• [YOUR ASSIGNMENT] Scan the entries below. List each line with "production".

Collection entries:

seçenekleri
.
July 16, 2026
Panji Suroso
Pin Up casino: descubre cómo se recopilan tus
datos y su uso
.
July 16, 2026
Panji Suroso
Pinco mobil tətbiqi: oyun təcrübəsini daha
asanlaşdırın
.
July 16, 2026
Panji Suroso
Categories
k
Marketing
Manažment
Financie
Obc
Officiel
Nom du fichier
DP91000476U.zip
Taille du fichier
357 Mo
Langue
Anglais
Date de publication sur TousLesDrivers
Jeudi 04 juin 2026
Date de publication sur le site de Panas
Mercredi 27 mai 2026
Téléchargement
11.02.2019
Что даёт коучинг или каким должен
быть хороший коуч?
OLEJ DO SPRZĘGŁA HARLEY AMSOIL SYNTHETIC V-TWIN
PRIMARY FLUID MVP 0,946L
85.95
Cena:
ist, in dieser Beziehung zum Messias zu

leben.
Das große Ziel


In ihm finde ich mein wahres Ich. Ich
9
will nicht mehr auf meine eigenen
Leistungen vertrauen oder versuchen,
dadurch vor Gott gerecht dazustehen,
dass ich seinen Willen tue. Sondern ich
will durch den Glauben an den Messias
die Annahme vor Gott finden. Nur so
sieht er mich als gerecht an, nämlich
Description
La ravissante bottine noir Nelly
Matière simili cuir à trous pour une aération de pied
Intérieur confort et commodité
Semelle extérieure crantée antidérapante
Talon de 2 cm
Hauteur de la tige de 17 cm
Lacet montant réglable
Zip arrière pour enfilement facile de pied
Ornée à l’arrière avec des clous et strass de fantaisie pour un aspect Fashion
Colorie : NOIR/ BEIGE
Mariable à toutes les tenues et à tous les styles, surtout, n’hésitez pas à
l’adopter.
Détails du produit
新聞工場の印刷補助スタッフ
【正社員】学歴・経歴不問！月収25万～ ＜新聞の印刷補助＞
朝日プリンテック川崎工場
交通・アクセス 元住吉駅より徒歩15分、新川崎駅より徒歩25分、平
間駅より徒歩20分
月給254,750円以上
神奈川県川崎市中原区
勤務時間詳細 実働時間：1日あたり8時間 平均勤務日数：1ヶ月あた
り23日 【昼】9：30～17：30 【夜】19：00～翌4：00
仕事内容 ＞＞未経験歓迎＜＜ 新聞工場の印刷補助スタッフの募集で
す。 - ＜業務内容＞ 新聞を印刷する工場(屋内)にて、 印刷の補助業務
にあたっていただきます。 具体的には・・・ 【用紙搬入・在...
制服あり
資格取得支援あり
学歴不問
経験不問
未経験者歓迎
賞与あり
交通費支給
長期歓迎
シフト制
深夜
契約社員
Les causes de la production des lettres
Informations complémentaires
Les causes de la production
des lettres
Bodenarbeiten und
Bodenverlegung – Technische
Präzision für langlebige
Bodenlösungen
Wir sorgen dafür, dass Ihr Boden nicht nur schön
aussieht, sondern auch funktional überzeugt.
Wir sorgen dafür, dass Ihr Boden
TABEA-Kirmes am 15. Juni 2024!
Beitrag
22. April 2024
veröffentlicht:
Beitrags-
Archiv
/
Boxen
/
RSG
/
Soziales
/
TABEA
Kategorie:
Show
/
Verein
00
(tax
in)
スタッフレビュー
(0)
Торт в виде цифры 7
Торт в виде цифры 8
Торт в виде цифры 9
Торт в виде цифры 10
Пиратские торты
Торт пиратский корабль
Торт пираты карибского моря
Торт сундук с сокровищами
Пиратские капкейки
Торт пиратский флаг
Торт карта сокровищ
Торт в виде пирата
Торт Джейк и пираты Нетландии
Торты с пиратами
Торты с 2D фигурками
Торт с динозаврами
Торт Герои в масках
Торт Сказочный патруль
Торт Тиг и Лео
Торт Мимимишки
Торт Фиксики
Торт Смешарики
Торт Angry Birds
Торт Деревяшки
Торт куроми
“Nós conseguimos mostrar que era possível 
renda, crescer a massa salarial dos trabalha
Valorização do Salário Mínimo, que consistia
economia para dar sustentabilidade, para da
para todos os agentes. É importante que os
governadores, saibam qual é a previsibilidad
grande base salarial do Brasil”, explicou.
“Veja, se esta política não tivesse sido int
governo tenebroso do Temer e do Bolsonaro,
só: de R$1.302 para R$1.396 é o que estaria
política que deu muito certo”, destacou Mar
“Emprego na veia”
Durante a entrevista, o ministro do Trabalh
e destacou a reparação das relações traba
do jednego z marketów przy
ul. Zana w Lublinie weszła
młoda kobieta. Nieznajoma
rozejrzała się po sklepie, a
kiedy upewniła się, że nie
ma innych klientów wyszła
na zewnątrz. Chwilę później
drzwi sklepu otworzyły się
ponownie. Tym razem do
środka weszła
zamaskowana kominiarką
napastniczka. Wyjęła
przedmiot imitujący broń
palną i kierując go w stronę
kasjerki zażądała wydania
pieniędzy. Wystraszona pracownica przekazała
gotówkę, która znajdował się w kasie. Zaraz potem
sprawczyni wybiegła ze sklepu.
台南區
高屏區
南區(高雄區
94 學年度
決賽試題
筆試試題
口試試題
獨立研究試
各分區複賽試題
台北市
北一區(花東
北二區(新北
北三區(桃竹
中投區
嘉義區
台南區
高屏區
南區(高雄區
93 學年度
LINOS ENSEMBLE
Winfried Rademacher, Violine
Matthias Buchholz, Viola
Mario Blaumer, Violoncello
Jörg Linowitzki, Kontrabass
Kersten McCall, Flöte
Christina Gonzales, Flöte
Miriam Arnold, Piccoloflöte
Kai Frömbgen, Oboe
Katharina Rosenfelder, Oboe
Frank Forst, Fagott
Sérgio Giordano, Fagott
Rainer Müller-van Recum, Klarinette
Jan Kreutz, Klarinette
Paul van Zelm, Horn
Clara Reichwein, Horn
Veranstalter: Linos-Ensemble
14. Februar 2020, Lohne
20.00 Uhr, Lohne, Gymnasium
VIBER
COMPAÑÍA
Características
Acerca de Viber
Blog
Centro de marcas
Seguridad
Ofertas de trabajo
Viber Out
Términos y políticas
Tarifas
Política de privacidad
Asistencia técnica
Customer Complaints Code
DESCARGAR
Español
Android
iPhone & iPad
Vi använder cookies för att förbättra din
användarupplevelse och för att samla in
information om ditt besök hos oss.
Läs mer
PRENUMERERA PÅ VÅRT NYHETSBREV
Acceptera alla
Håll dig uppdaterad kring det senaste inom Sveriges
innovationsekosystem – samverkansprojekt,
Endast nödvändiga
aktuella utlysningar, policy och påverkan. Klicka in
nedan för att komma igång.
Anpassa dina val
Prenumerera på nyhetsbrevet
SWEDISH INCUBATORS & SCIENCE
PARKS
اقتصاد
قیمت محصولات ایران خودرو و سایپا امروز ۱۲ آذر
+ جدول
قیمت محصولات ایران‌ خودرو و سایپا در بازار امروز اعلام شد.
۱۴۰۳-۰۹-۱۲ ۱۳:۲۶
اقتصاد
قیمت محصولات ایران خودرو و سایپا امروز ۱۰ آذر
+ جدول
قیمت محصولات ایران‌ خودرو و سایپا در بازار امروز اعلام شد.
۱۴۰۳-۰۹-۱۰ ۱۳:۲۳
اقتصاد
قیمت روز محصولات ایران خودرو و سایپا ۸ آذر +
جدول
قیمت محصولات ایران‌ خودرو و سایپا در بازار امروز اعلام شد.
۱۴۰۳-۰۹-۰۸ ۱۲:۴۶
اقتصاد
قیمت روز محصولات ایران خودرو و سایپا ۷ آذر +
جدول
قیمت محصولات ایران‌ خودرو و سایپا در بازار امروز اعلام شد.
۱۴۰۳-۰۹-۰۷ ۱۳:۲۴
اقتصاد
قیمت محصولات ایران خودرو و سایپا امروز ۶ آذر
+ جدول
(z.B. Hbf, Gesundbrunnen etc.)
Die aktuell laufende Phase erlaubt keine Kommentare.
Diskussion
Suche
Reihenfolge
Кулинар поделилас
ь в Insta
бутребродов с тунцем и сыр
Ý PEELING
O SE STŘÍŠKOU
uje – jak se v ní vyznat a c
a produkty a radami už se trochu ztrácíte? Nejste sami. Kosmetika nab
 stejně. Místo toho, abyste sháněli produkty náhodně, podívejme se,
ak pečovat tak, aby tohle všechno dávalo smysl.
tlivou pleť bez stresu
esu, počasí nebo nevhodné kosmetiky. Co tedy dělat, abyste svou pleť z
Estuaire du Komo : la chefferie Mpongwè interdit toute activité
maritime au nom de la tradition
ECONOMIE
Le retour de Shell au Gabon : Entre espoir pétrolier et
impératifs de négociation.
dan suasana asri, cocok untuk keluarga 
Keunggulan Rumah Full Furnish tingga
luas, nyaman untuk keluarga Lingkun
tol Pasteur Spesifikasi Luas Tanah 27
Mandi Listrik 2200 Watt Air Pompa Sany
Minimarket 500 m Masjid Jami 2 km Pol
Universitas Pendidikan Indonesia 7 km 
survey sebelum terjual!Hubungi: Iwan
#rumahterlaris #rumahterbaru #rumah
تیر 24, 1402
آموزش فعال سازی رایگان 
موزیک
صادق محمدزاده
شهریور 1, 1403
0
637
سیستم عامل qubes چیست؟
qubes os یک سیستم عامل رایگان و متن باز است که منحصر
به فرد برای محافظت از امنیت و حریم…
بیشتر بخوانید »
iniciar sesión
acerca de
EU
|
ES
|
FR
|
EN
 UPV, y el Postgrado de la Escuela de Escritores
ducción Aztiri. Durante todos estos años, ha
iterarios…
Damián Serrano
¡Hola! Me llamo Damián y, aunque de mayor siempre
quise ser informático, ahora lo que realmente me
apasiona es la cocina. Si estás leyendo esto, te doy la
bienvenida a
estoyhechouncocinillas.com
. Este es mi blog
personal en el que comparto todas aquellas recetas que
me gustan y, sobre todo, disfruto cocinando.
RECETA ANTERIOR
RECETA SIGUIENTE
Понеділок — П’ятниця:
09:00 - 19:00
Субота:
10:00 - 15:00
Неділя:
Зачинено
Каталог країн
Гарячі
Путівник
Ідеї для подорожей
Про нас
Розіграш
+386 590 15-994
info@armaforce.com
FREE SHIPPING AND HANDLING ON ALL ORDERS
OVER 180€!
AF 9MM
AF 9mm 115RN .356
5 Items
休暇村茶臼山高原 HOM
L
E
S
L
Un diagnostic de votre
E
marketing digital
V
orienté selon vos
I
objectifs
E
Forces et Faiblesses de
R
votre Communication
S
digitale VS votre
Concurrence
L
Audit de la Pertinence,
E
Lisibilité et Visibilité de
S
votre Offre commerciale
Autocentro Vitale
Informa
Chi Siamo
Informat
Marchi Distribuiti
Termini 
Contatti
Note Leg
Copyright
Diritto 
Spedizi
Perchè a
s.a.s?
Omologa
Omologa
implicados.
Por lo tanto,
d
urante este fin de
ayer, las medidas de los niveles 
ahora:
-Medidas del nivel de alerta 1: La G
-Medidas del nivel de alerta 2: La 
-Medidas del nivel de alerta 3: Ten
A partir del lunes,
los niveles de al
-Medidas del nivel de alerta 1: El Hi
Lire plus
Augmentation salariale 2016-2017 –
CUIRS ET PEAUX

• [RESPONSE TO THE EXERCISE]
Les causes de la production des lettres
Les causes de la production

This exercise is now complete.